In der Asyl- und Flüchtlingsdebatte treiben zumindest die besonnenen unter den deutschen Medien derzeit eine Art von Sprachpflege: Gewisse Metaphern sollen nicht mehr gebraucht werden. Die Begriffe "Flüchtlingsstrom" oder "Flüchtlingswelle(n)" zum Beispiel. Denn sie stellen die Migration unterschwellig als eine Art Naturgewalt oder gar -katastrophe dar und schüren entsprechende Ängste. Lassen wir diese Begriffe also. Denn Angst, sagt ein deutsches Sprichwort, ist ein schlechter Ratgeber.

Doch auch ganz ohne suggestive Untertöne wirft die ungesteuerte Zuwanderung in der aktuellen Dimension ein paar unangenehme Fragen auf.
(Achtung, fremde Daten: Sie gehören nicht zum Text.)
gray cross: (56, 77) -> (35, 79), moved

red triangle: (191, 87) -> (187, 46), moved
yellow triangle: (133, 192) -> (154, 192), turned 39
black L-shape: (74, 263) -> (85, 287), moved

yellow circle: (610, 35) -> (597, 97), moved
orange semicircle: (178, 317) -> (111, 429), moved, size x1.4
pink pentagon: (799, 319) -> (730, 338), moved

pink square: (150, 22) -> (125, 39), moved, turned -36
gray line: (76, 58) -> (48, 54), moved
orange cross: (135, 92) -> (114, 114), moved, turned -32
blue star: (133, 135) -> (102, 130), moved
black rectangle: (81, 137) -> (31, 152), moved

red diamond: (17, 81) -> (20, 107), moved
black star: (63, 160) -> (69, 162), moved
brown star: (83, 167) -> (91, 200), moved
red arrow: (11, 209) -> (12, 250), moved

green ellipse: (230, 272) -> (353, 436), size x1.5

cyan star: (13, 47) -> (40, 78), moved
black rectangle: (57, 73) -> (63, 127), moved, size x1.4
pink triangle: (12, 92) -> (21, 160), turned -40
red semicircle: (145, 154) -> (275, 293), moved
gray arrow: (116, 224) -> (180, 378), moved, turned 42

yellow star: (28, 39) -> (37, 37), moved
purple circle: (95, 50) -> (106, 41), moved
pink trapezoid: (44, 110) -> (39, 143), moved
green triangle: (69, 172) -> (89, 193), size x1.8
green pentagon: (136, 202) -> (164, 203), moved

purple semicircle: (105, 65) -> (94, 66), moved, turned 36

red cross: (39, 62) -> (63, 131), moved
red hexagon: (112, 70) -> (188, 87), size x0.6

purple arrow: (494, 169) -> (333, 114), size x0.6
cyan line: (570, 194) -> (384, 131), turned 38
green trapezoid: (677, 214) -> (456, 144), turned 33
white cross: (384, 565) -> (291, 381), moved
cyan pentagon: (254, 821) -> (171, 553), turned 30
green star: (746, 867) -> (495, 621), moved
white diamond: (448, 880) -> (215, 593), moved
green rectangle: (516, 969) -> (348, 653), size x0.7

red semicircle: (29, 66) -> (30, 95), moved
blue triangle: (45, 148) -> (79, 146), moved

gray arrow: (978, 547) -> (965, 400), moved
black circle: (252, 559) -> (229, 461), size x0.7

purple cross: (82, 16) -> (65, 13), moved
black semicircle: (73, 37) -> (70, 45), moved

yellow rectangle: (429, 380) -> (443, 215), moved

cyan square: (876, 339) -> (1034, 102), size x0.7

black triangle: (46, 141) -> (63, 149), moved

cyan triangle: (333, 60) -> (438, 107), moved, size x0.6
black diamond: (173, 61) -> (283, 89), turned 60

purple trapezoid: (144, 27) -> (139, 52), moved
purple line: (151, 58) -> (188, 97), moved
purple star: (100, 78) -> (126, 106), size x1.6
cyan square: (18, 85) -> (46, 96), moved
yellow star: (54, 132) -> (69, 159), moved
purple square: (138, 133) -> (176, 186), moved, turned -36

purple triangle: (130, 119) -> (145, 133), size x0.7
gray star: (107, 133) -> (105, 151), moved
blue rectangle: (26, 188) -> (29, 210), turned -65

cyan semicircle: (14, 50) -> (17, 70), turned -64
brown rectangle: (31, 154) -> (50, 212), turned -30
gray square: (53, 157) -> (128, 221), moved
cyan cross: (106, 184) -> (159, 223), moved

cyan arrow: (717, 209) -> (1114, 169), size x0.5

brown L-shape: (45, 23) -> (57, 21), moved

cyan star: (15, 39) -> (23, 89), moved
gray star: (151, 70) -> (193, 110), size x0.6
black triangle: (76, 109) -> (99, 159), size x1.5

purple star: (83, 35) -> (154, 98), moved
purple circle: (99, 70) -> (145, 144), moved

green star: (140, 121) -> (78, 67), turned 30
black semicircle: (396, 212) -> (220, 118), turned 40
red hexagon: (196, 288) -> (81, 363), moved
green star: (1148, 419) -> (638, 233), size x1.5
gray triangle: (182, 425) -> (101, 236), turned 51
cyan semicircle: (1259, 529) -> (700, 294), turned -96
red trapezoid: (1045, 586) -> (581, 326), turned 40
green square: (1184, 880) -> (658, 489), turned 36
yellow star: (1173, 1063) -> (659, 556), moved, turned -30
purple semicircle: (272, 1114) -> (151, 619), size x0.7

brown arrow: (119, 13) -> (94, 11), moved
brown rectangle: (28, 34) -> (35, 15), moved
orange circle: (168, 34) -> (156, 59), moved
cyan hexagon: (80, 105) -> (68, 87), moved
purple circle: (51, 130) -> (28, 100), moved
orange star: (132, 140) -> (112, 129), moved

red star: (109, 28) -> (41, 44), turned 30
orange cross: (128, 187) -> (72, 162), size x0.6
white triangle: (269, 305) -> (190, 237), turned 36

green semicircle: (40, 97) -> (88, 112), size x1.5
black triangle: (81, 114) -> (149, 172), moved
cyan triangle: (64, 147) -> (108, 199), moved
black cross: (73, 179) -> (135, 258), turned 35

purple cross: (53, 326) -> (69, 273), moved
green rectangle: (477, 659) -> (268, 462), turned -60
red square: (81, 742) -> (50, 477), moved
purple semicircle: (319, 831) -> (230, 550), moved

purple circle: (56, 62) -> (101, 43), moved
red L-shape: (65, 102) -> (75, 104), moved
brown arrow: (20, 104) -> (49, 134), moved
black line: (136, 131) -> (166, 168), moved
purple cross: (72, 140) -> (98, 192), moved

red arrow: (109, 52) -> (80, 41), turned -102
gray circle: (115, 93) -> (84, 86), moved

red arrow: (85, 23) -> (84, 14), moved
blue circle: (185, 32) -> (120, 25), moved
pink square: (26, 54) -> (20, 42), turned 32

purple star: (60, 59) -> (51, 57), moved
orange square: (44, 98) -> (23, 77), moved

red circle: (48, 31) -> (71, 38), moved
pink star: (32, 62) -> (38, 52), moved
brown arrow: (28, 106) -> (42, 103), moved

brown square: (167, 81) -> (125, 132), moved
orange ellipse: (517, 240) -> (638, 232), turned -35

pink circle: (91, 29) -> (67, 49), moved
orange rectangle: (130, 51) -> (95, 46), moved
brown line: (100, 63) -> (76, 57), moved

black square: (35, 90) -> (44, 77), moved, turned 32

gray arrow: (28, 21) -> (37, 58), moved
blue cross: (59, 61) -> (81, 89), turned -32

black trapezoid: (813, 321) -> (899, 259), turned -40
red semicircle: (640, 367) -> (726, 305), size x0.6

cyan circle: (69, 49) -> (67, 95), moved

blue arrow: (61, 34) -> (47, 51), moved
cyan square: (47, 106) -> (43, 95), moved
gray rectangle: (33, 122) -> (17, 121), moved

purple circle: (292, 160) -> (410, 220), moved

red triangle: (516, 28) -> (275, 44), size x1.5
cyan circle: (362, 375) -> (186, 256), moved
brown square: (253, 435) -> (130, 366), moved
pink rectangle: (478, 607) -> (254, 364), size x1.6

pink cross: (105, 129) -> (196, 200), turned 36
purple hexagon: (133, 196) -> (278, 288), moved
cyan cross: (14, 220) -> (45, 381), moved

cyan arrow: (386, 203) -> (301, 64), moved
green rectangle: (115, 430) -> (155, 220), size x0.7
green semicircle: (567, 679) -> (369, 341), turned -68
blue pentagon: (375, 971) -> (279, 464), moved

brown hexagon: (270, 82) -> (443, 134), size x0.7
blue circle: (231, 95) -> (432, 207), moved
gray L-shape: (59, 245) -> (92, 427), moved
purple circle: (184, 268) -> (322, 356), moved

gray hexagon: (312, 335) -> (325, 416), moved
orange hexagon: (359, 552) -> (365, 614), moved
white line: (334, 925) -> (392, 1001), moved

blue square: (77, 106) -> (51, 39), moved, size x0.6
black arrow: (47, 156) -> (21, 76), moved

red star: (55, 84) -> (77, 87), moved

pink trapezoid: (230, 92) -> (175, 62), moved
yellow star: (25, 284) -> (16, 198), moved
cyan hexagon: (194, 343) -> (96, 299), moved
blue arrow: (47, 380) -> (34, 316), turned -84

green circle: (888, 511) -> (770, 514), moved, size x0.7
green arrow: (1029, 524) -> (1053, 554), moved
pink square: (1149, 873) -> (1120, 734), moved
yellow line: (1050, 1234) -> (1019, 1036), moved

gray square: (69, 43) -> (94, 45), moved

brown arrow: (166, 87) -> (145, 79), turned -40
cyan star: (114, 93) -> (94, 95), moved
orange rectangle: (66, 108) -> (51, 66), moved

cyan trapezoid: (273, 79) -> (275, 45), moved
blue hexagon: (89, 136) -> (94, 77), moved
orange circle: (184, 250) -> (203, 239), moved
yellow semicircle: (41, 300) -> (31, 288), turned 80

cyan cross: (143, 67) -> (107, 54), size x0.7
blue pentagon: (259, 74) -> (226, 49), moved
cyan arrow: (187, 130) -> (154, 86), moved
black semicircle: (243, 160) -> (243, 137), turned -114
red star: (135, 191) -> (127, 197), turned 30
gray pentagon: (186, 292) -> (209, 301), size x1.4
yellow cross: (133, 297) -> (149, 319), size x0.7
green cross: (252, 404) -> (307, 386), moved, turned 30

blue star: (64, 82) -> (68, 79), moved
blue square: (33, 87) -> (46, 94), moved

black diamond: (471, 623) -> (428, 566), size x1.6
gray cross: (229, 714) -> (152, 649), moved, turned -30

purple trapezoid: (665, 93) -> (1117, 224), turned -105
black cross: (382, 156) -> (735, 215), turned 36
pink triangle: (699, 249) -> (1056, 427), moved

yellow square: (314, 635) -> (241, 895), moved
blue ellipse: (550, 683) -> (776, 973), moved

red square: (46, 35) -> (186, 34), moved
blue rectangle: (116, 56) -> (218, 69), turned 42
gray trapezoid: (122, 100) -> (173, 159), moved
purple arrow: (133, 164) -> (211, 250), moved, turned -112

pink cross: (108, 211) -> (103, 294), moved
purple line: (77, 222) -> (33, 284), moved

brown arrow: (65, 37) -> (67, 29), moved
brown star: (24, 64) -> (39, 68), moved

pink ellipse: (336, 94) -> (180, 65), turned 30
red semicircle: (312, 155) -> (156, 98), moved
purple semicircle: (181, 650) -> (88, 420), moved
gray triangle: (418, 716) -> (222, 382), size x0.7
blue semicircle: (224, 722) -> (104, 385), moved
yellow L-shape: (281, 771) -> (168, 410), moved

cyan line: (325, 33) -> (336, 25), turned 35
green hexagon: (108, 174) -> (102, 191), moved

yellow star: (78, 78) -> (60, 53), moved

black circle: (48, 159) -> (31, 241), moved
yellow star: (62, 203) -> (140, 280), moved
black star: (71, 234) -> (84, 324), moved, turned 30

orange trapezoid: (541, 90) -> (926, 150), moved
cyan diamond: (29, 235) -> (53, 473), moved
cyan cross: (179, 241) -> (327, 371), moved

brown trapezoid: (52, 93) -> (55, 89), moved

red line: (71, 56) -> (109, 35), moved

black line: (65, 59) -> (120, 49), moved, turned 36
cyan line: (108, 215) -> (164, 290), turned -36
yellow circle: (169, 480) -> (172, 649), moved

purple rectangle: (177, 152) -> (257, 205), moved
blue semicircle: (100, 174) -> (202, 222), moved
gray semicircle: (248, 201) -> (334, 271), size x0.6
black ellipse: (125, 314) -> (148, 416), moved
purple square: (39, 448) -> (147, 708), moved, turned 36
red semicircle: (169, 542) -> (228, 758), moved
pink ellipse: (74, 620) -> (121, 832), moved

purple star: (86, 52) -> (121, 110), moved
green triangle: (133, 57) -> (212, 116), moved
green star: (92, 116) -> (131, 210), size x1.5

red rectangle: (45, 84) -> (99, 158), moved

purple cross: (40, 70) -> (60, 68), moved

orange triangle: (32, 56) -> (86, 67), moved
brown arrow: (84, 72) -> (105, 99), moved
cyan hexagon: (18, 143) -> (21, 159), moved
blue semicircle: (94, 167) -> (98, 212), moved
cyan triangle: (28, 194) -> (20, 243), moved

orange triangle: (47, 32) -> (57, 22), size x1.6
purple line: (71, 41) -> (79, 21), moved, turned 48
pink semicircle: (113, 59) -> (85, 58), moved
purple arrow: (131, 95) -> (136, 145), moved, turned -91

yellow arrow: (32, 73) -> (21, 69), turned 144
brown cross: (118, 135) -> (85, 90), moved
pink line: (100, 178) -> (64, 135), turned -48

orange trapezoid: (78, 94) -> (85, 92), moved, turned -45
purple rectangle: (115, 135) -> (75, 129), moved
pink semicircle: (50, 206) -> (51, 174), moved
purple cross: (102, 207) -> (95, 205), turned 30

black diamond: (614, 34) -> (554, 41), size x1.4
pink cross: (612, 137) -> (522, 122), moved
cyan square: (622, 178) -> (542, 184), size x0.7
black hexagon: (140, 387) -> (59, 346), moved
Und ganz gleich, wie man sie beantwortet: Es kommt zunächst darauf an, diese Fragen zu stellen. Allein schon aufgrund der Zahlen: 800.000 Flüchtlinge und Asylbewerber erwartet das Bundesinnenministerium - allein in diesem Jahr. Und schaut man in die Regionen, aus denen die meisten von ihnen kommen, spricht wenig dafür, dass künftig weniger Menschen um Aufnahme bitten werden als bislang.

Aus welchem Umfeld kommen die Menschen?

Die größte Gruppe unter den nach Deutschland kommenden Menschen bilden weiterhin die Zuwanderer aus den Balkanstaaten. Fast 40 Prozent stammen von dort. Ihre Zahl wird absehbar sehr stark schrumpfen - das Leben dort mag schwierig sein, aber Krieg oder Verfolgung gibt es dort nicht. Damit entfällt der entscheidende Asylgrund.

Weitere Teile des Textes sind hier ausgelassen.